In her review of the SoFi Stadium show, Thania Garcia of Variety praised Twice's "newness", writing, "this year, for the first time, a drummer and guitarist join the girls on stage about mid-way into the set, adding a tinge of freshness to older singles like 'What Is Love?' and 'Queen of Hearts'. And though Twice is known for singing sugary pop songs about love, they certainly deliver one of the edgiest K-pop shows the U.S. has ever seen with Ready to Be." She continued to compliment the group's solo performances and the way the members "unapologetically embrace and celebrate their femininity" while "leaning into their sexuality for the first time".

Similarly, Nylon's Crystal Bell praised the group's solo performances, writing, "it was liberating to finally see the members express themselves freely and give a glimpse of what (possibly) lies ahead." She furthermore complemented the live band version of their hit songs, and called the overall concert atmosphere "silly, carefree, and vibrant".

Reviewing the São Paulo show, Braulio Lorentz from G1 wrote that "Twice's debut in Brazil is proof that the group's K-Pop is even better live", and also praised the structure and visual paraphernalia of the concert, mainly for bringing things little seen in spectacle of this genre: "The team on stage also has a cameraman, who records scenes that go directly to the screen. The idea works [...] giving the impression that we are watching a live clip."

CNN's Arthur Barranco highlighted Twice as "one of the main girl groups in K-pop", praising the delivery of "live vocals, choreography and fireworks" and emphasizing the long wait of the group's Brazilian fandom: "The Allianz Parque Stadium, in São Paulo, was the stage for one of the most anticipated shows by Brazilian k-poppers, who waited nine years to see Twice up close." The journalist also praised the girls' efforts to repay the viewers' immense affection: "Twice tried to repay the fans' love. Member Dahyun, for example, was the one who most risked speaking Portuguese, showing affection for Brazilians."

==Commercial performance==
Twice became the first K-pop girl group to headline concerts in Japanese stadiums, with four performances in Yanmar Stadium Nagai and Ajinomoto Stadium.

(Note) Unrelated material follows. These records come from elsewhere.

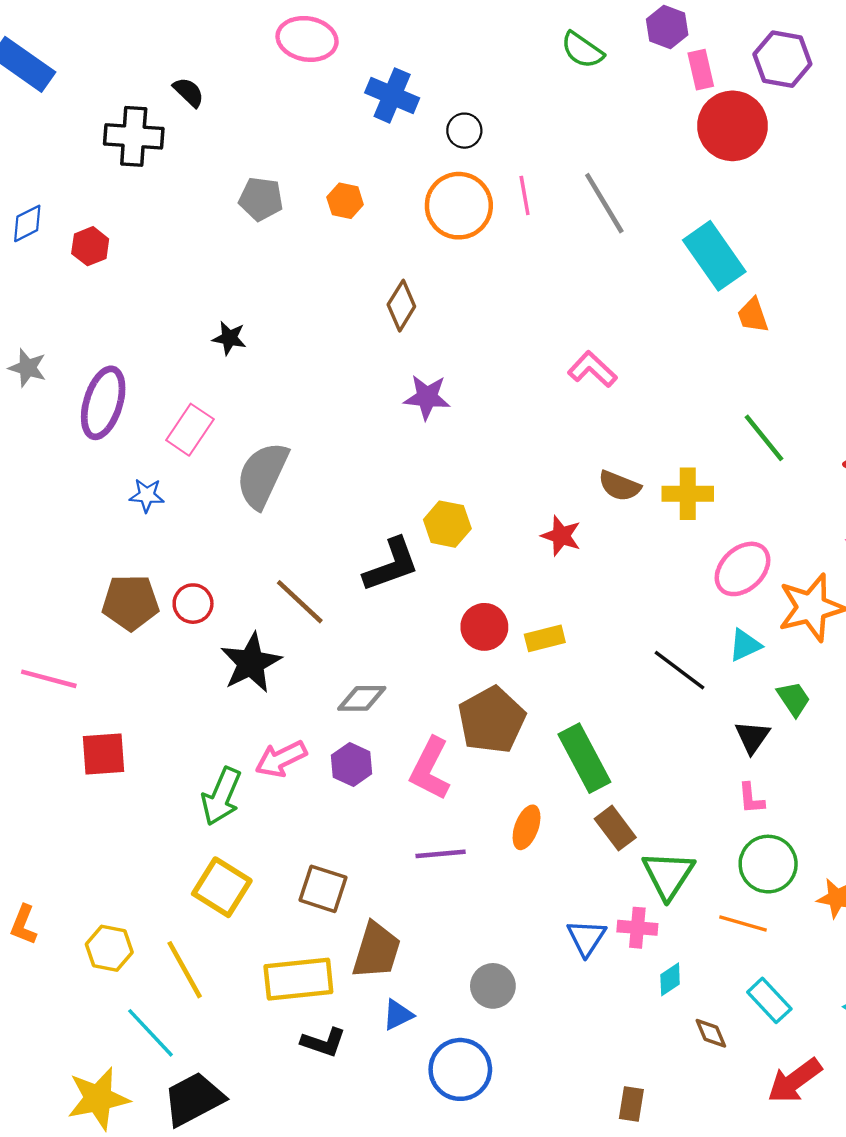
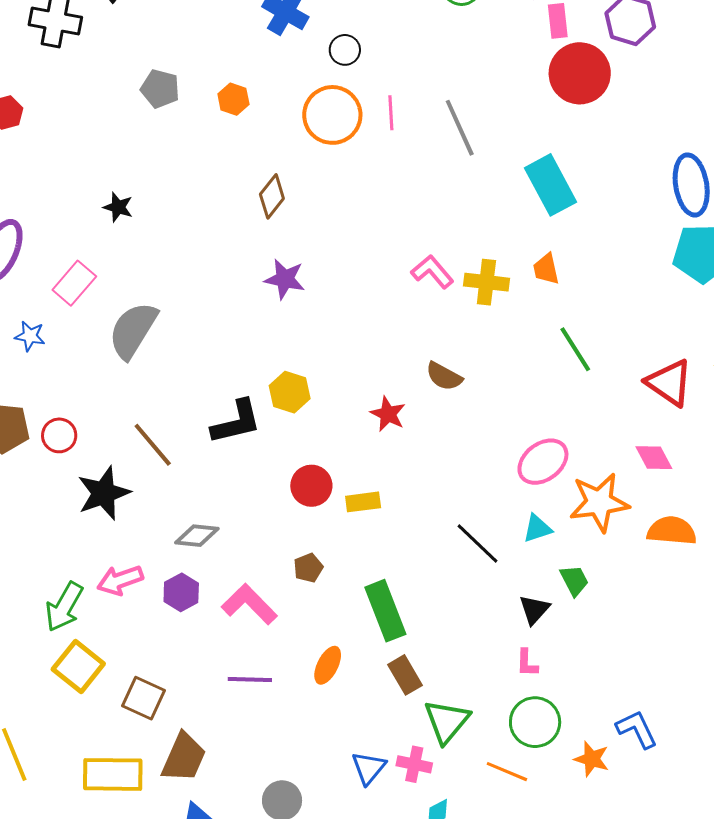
orange trapezoid: (753, 315) -> (546, 269), moved
yellow cross: (688, 494) -> (486, 282), moved
brown pentagon: (492, 720) -> (308, 568), size x0.5
pink L-shape: (430, 769) -> (249, 604), turned 102
yellow square: (222, 887) -> (78, 666), moved

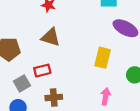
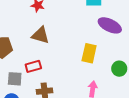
gray square: (22, 83) -> (15, 79), turned 35

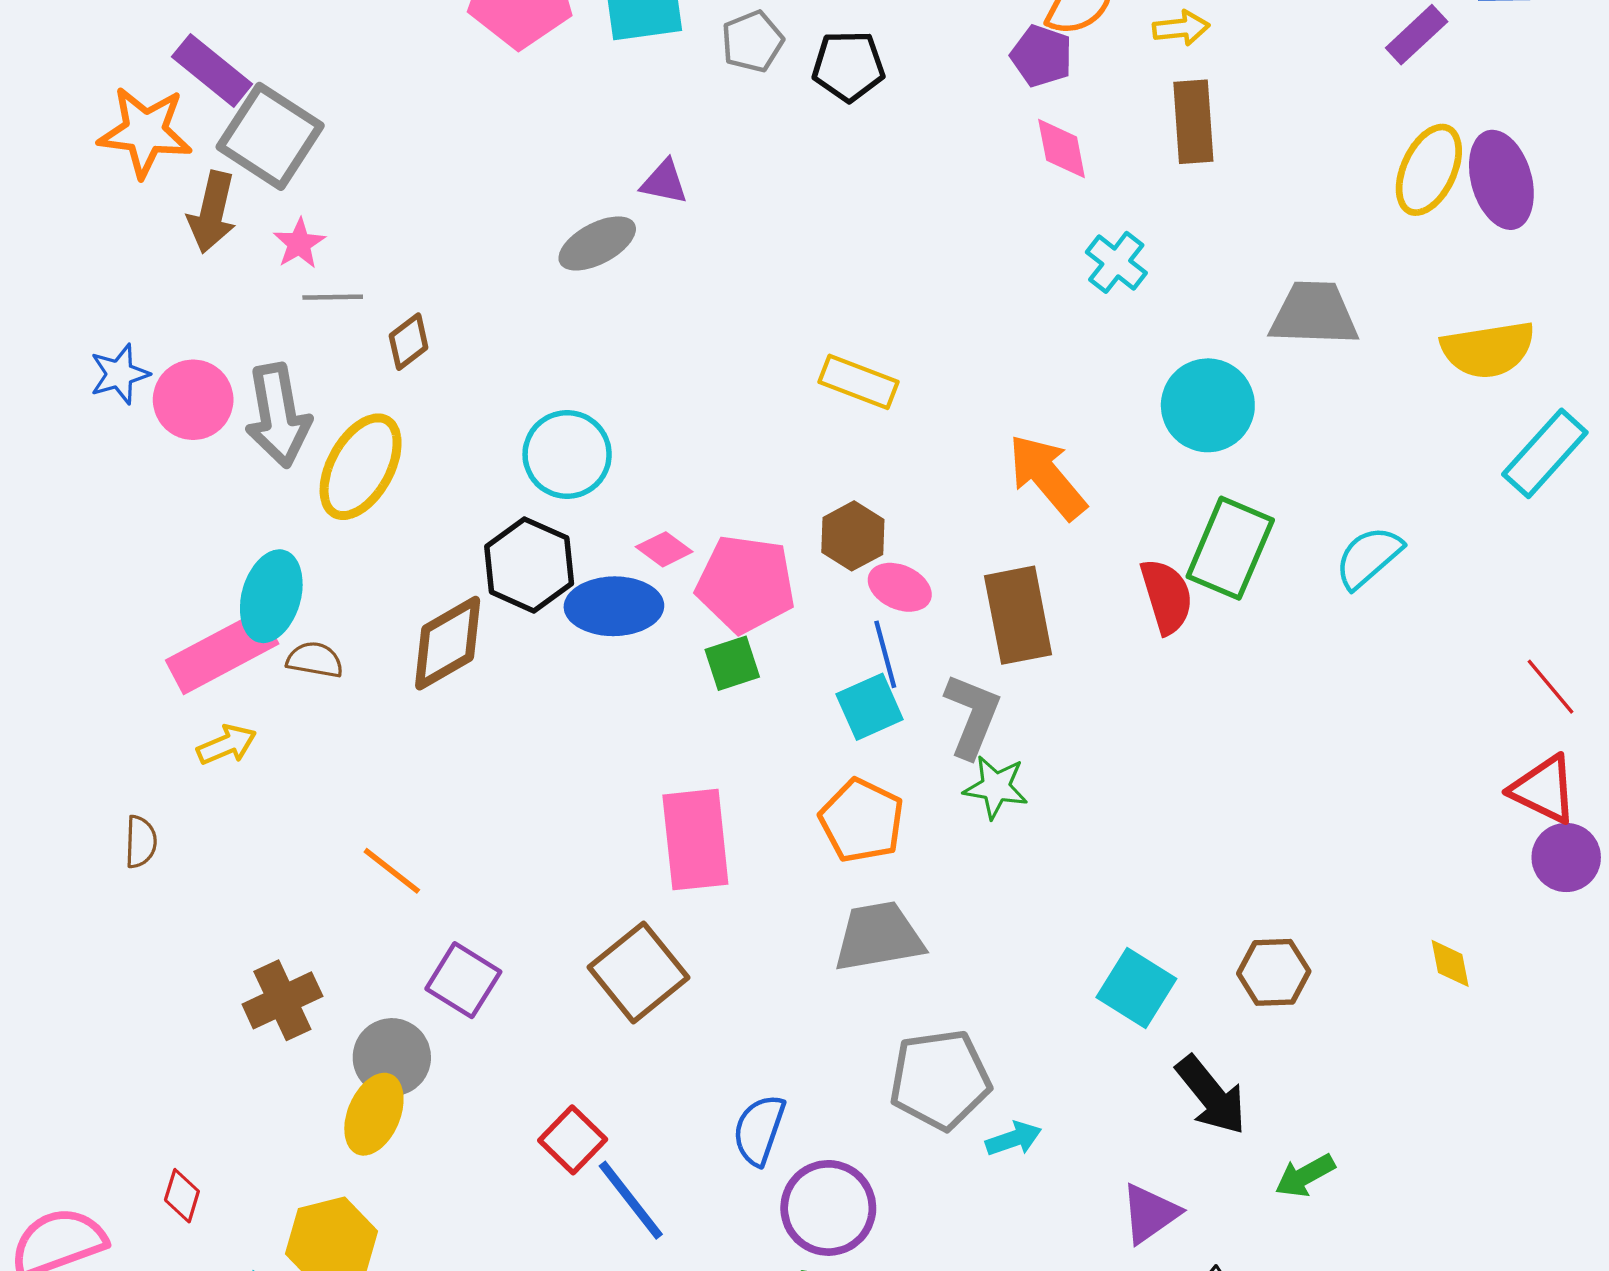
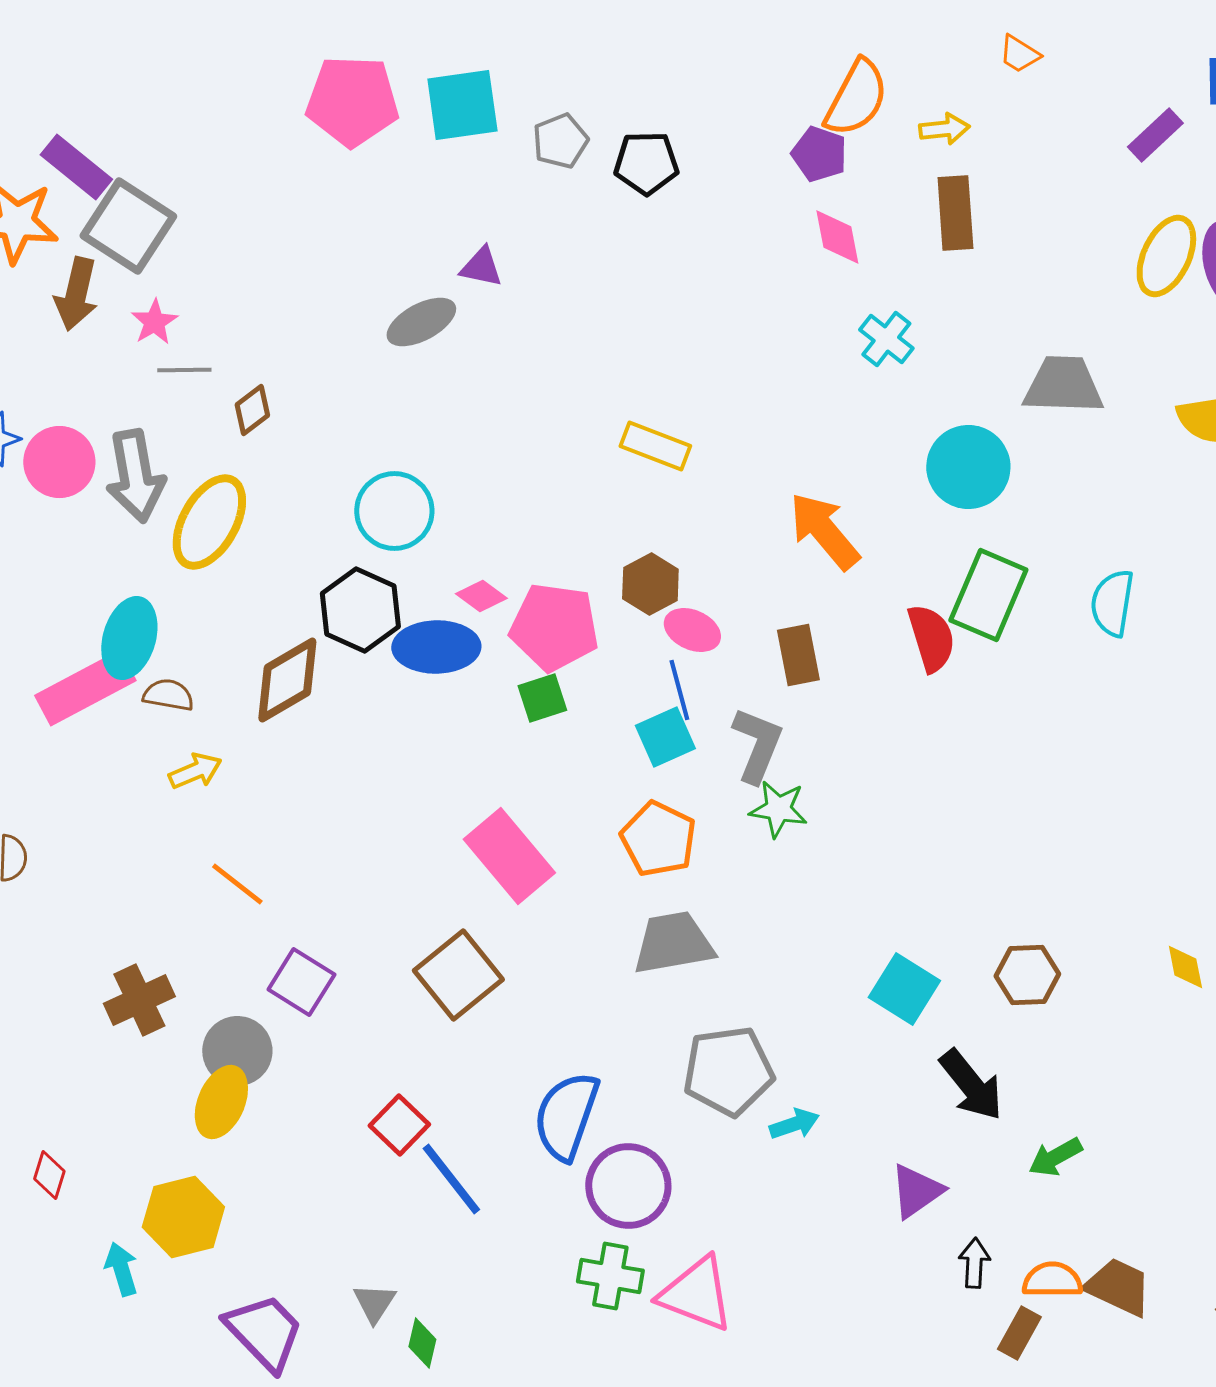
cyan semicircle: (1369, 557) -> (1112, 603), turned -40
brown rectangle: (1018, 615) -> (798, 655), size x0.7
yellow arrow: (227, 745) -> (195, 771), moved
pink rectangle: (695, 840) -> (509, 856), turned -34
blue semicircle: (759, 1130) -> (566, 1116), size x1.4

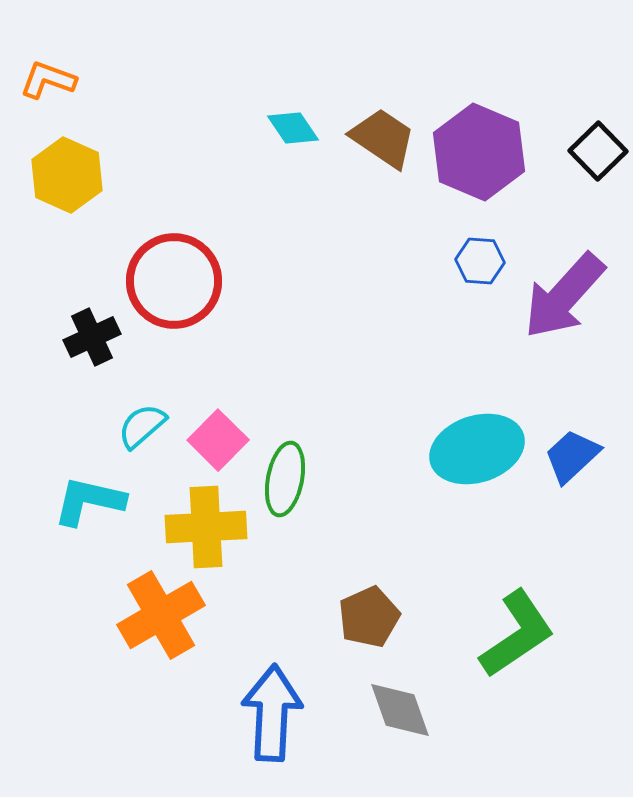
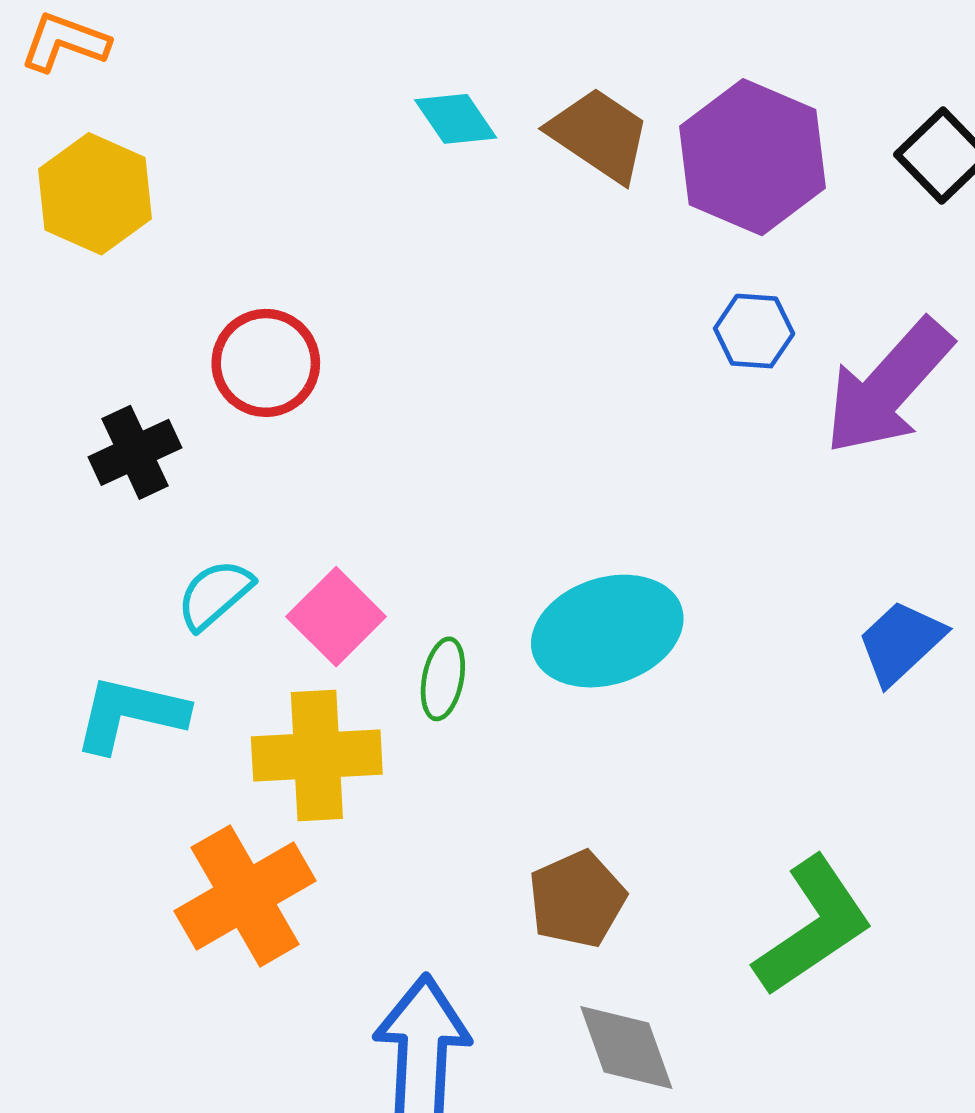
red circle: (174, 281) -> (266, 363), size x0.7
cyan ellipse: (477, 449) -> (607, 631), moved
green ellipse: (285, 479) -> (443, 679), size x0.7

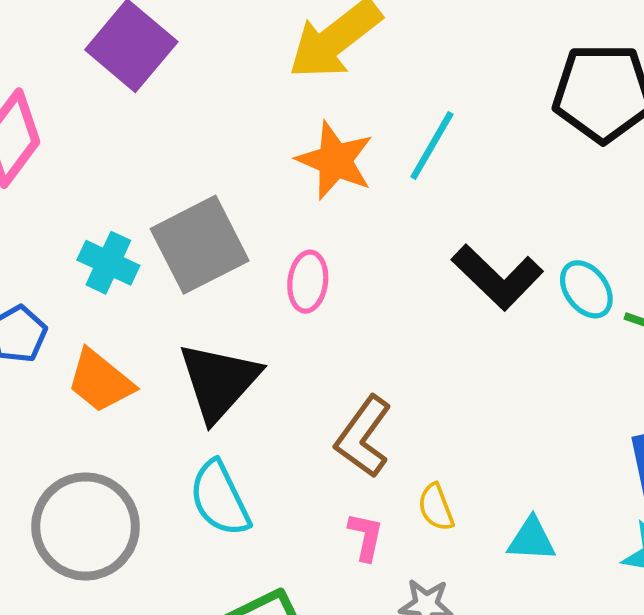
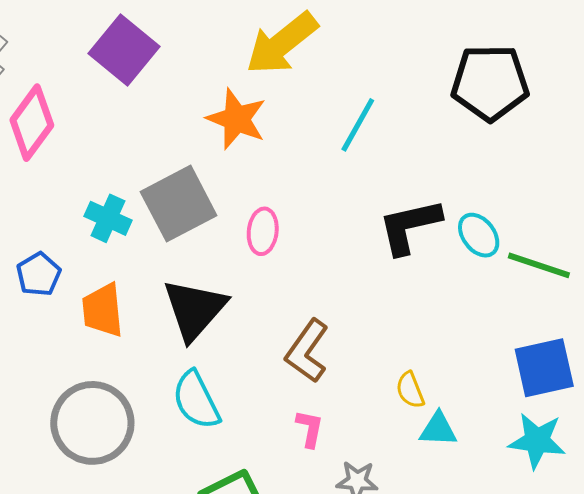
orange star: (335, 160) -> (237, 119), moved
black L-shape: (497, 277) -> (410, 226), turned 124
orange trapezoid: (100, 381) -> (103, 310), turned 46
yellow semicircle: (436, 507) -> (410, 390), moved

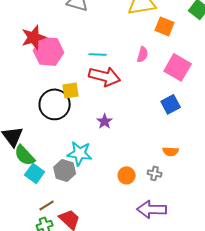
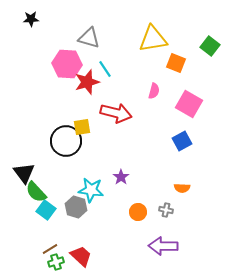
red star: (34, 37) -> (87, 82), moved
pink hexagon: (49, 51) -> (67, 64), moved
cyan line: (98, 54) -> (105, 69), moved, turned 54
purple star: (105, 121) -> (121, 177), moved
brown line: (47, 205) -> (50, 249), moved

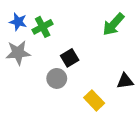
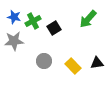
black square: (70, 58) -> (54, 28), moved
yellow rectangle: (94, 100) -> (73, 66), moved

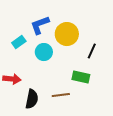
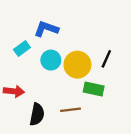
blue L-shape: (40, 25) -> (46, 29), turned 40
yellow circle: (67, 34) -> (77, 65), moved

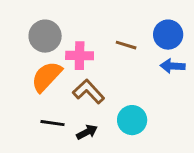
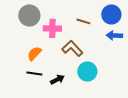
orange semicircle: (47, 77) -> (34, 53), moved, size x0.7
brown L-shape: (89, 92) -> (72, 48), moved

The four shows sold 220,000 tickets from more than 1.2 million ticket applications. In the United States, Twice became the first K-pop girl group to sell out and headline SoFi Stadium and MetLife Stadium. On September 7, Twice became the first K-pop girl group to sell out a stadium in São Paulo. Their concert at Marvel Stadium on November 4 was Australia's first K-pop stadium concert, and made Twice the first female group to headline a stadium in Australia. They also became the first K-pop group to headline a concert at the Jakarta International Stadium. In July 2024, Twice became the first foreign female artist to headline a concert at Japan's Nissan Stadium. They were the fourth girl group to hold a concert there, after AKB48, Momoiro Clover Z, and Nogizaka46.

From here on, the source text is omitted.